►

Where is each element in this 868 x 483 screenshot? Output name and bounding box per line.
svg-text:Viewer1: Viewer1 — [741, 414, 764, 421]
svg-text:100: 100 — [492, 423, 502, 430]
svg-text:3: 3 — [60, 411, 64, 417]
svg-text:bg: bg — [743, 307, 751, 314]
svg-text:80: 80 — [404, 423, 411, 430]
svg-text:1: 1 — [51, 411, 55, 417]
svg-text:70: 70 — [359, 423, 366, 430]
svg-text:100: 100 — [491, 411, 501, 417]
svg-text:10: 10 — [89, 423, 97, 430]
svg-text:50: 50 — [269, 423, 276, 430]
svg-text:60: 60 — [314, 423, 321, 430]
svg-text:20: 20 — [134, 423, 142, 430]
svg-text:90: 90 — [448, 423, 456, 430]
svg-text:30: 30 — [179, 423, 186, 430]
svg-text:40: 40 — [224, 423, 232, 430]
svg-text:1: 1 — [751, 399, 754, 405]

◄

**Task details:** Transcribe all the data word for word, as it appears above.

**Written response:**
Where is each element in this 868 x 483 screenshot? Output name and bounding box per line.
svg-text:Viewer1: Viewer1 — [741, 414, 764, 421]
svg-text:100: 100 — [492, 423, 502, 430]
svg-text:3: 3 — [60, 411, 64, 417]
svg-text:bg: bg — [743, 307, 751, 314]
svg-text:80: 80 — [404, 423, 411, 430]
svg-text:1: 1 — [51, 411, 55, 417]
svg-text:70: 70 — [359, 423, 366, 430]
svg-text:100: 100 — [491, 411, 501, 417]
svg-text:10: 10 — [89, 423, 97, 430]
svg-text:50: 50 — [269, 423, 276, 430]
svg-text:60: 60 — [314, 423, 321, 430]
svg-text:20: 20 — [134, 423, 142, 430]
svg-text:90: 90 — [448, 423, 456, 430]
svg-text:30: 30 — [179, 423, 186, 430]
svg-text:40: 40 — [224, 423, 232, 430]
svg-text:1: 1 — [751, 399, 754, 405]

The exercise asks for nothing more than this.